Data Heterogeneity in Federated Learning

From ISLAB/CAISR
Title Data Heterogeneity in Federated Learning
Summary Addressing the challenges of data imbalance in Federated Learning
Keywords non-IID data, Federated Learning
TimeFrame Fall 2022
References Advances and Open Problems in Federated Learning:

https://hal.inria.fr/hal-02406503/document

FedML: A Research Library and Benchmark for Federated Machine Learning: https://arxiv.org/pdf/2007.13518.pdf

Prerequisites
Author
Supervisor Amira Soliman, Slawomir Nowaczyk
Level Master
Status Open


Federated Learning (FL) has been introduced as an alternative distributed and privacy-friendly learning approach. FL allows users to train models locally on their devices using their sensitive data, and communicate intermediate model updates to a central server without the need to centrally store the data. The principal advantage of FL is the decoupling of global model training from the need for direct access to the raw data. Accordingly, FL offers a solution to learn from private personal data such as biometrics, text input, and location coordinates where models can be trained for many services in a privacy-preserving manner.

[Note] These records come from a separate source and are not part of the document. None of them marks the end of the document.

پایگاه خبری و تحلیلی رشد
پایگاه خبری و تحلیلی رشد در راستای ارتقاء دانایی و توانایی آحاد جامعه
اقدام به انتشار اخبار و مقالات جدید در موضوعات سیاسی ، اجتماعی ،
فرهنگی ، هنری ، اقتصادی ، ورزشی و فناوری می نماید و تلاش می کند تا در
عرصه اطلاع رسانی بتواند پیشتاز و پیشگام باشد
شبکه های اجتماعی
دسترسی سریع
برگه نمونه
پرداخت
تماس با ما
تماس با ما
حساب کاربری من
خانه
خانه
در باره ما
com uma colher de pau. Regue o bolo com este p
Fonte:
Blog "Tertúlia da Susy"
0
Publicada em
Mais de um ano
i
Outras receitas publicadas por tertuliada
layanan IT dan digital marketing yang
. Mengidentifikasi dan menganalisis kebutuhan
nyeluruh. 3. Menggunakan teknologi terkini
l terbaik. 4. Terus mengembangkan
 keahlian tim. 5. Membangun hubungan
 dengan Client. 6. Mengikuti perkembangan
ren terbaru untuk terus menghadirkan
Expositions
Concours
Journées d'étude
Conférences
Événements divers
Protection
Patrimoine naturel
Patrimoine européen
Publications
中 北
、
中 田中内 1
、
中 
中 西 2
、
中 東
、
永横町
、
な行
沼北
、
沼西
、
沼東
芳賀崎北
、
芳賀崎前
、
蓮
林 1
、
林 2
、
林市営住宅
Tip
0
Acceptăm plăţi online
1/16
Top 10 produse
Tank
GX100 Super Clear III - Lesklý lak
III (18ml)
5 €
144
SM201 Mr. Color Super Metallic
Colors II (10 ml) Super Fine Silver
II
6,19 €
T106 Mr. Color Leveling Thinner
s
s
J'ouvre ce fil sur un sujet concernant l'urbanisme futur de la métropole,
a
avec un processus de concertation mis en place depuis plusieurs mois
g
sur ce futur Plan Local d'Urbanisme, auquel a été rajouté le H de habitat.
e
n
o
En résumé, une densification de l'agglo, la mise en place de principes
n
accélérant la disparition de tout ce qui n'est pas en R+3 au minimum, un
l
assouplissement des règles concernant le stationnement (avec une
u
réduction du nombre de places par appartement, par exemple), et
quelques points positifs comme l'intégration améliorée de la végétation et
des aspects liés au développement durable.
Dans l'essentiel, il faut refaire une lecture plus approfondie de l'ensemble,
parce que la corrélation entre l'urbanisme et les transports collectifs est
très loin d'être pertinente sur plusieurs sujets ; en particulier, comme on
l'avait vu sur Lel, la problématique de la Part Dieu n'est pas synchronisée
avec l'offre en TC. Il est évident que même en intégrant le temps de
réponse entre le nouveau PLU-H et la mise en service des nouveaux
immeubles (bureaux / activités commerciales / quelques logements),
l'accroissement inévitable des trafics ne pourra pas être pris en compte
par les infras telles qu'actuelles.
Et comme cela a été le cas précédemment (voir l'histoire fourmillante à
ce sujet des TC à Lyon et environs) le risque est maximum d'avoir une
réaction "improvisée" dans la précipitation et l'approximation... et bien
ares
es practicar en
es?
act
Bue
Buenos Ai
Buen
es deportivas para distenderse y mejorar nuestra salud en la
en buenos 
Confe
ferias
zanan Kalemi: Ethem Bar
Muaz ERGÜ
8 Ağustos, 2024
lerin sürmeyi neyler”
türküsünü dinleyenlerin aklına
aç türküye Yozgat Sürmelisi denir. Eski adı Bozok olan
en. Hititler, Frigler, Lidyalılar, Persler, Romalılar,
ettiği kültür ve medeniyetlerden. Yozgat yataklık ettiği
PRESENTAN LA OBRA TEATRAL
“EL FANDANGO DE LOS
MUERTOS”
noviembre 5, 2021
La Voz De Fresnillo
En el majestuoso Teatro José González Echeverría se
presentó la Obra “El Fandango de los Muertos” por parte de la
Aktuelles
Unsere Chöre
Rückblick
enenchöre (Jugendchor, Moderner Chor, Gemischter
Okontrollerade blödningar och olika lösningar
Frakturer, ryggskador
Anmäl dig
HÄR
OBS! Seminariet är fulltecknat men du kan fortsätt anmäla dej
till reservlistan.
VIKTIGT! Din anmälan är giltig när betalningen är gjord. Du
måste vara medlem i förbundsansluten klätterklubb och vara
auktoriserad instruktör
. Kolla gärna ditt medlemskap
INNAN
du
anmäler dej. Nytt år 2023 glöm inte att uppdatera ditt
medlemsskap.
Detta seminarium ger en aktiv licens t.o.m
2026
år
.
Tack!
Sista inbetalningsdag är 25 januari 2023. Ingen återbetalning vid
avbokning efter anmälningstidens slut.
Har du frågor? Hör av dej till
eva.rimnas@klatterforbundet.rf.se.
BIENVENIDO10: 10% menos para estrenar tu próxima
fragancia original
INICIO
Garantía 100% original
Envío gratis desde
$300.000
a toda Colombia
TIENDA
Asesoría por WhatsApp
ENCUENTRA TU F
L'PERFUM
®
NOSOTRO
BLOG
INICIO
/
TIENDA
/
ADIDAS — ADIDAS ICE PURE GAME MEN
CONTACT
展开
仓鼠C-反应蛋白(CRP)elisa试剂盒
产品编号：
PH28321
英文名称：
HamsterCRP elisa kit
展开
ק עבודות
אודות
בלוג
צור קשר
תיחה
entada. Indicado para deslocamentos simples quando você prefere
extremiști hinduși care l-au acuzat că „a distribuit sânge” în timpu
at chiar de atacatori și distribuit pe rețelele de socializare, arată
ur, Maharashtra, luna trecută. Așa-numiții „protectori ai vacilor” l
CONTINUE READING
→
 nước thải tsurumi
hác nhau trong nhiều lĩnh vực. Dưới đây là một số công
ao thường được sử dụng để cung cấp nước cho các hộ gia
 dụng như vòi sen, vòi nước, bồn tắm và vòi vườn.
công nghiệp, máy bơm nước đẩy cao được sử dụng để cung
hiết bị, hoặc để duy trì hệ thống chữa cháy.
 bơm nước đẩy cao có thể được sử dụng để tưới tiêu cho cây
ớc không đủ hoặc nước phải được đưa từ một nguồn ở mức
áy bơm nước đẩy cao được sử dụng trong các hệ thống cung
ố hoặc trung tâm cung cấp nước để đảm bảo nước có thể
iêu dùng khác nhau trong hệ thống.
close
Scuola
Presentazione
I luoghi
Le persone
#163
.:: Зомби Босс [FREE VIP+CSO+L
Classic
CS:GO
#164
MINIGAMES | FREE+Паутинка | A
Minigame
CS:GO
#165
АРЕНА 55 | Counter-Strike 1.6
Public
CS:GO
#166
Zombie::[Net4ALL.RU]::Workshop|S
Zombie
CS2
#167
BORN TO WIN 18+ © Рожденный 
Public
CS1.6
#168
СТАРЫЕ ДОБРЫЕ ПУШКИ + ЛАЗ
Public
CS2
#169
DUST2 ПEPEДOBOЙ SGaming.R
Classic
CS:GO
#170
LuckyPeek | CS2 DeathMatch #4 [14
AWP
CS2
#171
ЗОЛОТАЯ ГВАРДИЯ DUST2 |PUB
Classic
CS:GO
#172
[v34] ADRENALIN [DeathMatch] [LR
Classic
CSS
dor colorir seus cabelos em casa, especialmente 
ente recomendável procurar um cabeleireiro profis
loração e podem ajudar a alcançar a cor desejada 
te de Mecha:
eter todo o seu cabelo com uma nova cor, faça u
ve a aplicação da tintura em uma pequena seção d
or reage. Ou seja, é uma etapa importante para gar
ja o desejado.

A common assumption in FL is that each node has an unbiased sample of the complete data. In reality, though, the models created by different users can often be quite different, as the data on each device can originate from different phenomena. For example, two randomly picked users are likely to compute very different updates to a typing prediction model. This leads to a situation that is challenging from the statistical standpoint, and most existing methods make strong assumptions for how skewed the data distributions are. However, in open and decentralized environments, imbalanced data as well as missing classes are common, and it is imperative that FL methods can deal with them. A lot of work has been done for solving class imbalance and missing classes in a centralized setting, but it is more challenging to provide practical and privacy-preserving learning methods for imbalanced data in FL environments. The objective of this thesis is to create an FL algorithm that is capable of handling the data imbalance among participating devices and propose a solution to enhance model training under this imbalance.